DEPURATORE LIGNANO. CAPOZZI (M5S): SFORAMENTI, CHIEDIAMO SPIEGAZIONI


DEPURATORE LIGNANO. CAPOZZI (M5S): SFORAMENTI, CHIEDIAMO SPIEGAZIONI

24.06.2026
12:13
(ACON) Trieste, 24 giu - "L'obiettivo della nostra interrogazione non è certamente quello di alimentare allarmismi ma, piuttosto, quello di ottenere finalmente risposte chiare su una vicenda che interessa l'ambiente e la salute pubblica di una delle principali località turistiche della nostra regione".

Questa la premessa della consigliera regionale Rosaria Capozzi (Movimento 5 Stelle), che in una nota annuncia "di aver depositato un'interrogazione alla Giunta regionale per acquisire ulteriori informazioni sulla gestione dell'impianto di depurazione di Lignano Sabbiadoro, sugli scarichi delle acque reflue e sui relativi aspetti ambientali riguardanti il mare e la laguna di Marano e Grado".

"E' nell'interesse dei cittadini - aggiunge la Capozzi - conoscere lo stato dell'impianto, gli interventi programmati e le valutazioni tecniche effettuate dagli organismi competenti. In una settimana in cui la stampa ha dato conto delle preoccupazioni per il calo del pescato, appare legittimo approfondirne le cause e i fattori che potrebbero aver contribuito al fenomeno. Inoltre, mentre la Regione Calabria ha previsto un piano di interventi sui depuratori del valore di 175 milioni di euro per affrontare criticità ambientali e tutelare il mare, ritengo opportuno richiamare l'attenzione anche sull'impianto di Lignano e sulle iniziative programmate ormai 25 anni fa per la sua gestione e il suo sviluppo".

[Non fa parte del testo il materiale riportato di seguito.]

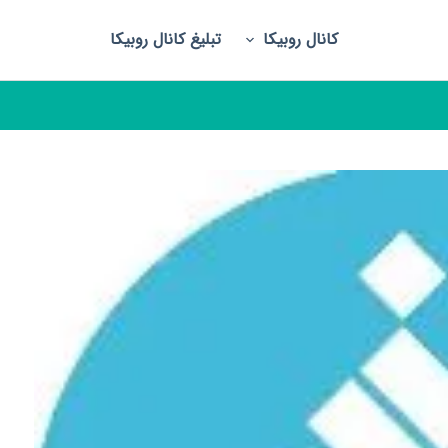
کانال روبیکا
تبلیغ کانال روبیکا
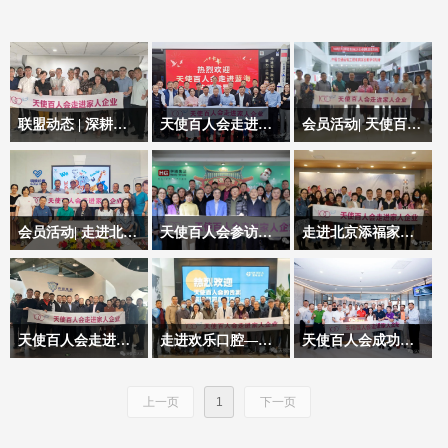
联盟动态 | 深耕十七载！这家"小而精"的科技公司迎来全新发展机遇——天使百人会第32期走进家人企业活动
天使百人会走进蓝海建设，探访科技创新企业
会员活动| 天使百人会走进友道科技公司——第29期走进家人企业系列活动
天使百人会第32期走进
2024年4月17日，天使
6月13日下午，天使百
家人企业活动
百人会成功举办第30期
人会圆满举办第29期走
走进家人企业活动。天
进家人企业活动，参访
使百人会一行20人，走
友道科技有限公司。
会员活动| 走进北京恒德明镜诊所——天使百人会圆满举办第28期走进家人企业活动！
天使百人会参访亨瑞集团 | 第27期走进家人企业活动
走进北京添福家中医康复医院——记天使百人会第26期走进家人企业活动
进本会会员张亮先生创
5月18日下午，天使百
2023年1月9日下午，天
地产高管跨界转行健康
办企业——北京蓝海建
人会圆满举办第28期走
使百人会一行20余人走
领域，纵观一个女性创
设股份有限公司参观访
进家人企业活动，参访
进全球领先的留学移民
业者的心路历程。
问。
北京恒德明镜诊所，就
置业机构——亨瑞集团
天使百人会走进家人企业—新研氢能源科技有限公司
走进欢乐口腔—天使百人会第25期走进家人企业活动
天使百人会成功举办第22期走进家人企业活动
其诊治技术、服务水平
参观访问
2021年12月8日下午，
天使百人会走进欢乐口
天使百人会对北京流金
以及医疗管理等方面进
在天使百人会秘书长毛
腔旗下固瑞齿科参观交
岁月科技传媒股份有限
上一页
1
下一页
行了深入探讨。
海先生带领下，天使百
流。
公司进行参访。
人会一行20余人走进本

"Ho quindi voluto interrogare la Giunta Fedriga, richiamando l'attenzione su quanto emerso nella scorsa stagione estiva in merito al funzionamento del depuratore e al rispetto dei limiti previsti dalla normativa ambientale, sforati di 160 volte. Tuttavia, a differenza di quanto avvenuto in passato, non risultano contestazioni sanzionatorie - prosegue l'intervento della rappresentante del M5S - a carico del soggetto gestore. Secondo quanto riportato, un decreto del mese di settembre avrebbe previsto specifiche disposizioni sugli scarichi dell'impianto nel periodo successivo a Ferragosto: decisione che, davvero, vorremmo comprendere meglio. Allo stesso tempo, i dati disponibili evidenzierebbero ulteriori criticità per quanto riguarda la gestione dell'azoto totale. Anche qui, purtroppo, a sforamenti avvenuti. Ci chiediamo perciò come sia stato possibile rispettare i limiti".

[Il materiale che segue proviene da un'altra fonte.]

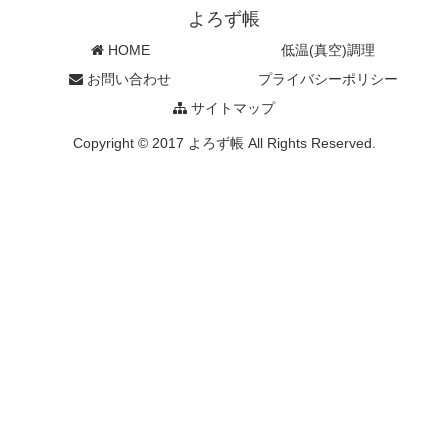
よろず帳
HOME
低温(真空)調理
お問い合わせ
プライバシーポリシー
サイトマップ
Copyright © 2017 よろず帳 All Rights Reserved.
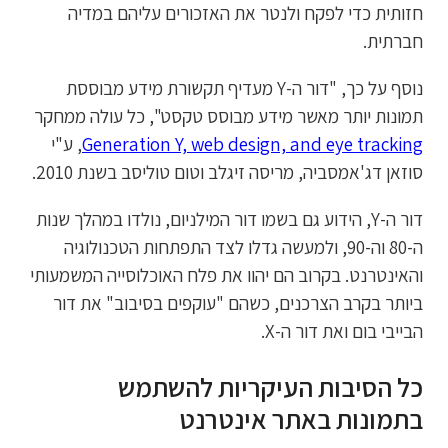
חזותית כדי לפקח ולנטר את האזכורים עליהם במדיה
חברתית.
נוסף על כך, "דור ה-Y מעדיף תקשורת מידע מבוססת
תמונות יותר מאשר מידע מבוסס טקסט", כל עולה ממחקר
Generation Y, web design, and eye tracking
, ע"י
סוזאן דג'אמסביה, מריסה זיגלב וטום טוליסב בשנת 2010.
דור ה-Y, הידוע גם בשמו דור המילניום, נולדו במהלך שנות
ה-80 וה-90, ולמעשה גדלו לצד התפתחות הטכנולוגיה
והאינטרנט. בקרוב הם יהוו את פלח האוכלוסייה המשמעותי
ביותר בקרב הצרכנים, כשהם "עוקפים בסיבוב" את דור
הבייבי בום ואת דור ה-X.
כל הסיבות העיקריות להשתמש
בתמונות באתר אינטרנט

"Attraverso la mia istanza - conclude la consigliera - ho inoltre chiesto di conoscere l'esito dei monitoraggi effettuati sulle acque marine in prossimità dello scarico a mare e se siano stati eseguiti controlli specifici sulla balneabilità delle acque durante il periodo compreso tra il 16 agosto e il 4 settembre 2025, coincidente con il picco della stagione turistica e con le problematiche registrate dall'impianto, poiché sul sito di Arpa Fvg non sarebbero state pubblicate". ACON/COM/rcm



  • Rosaria Capozzi (M5S)
    Rosaria Capozzi (M5S)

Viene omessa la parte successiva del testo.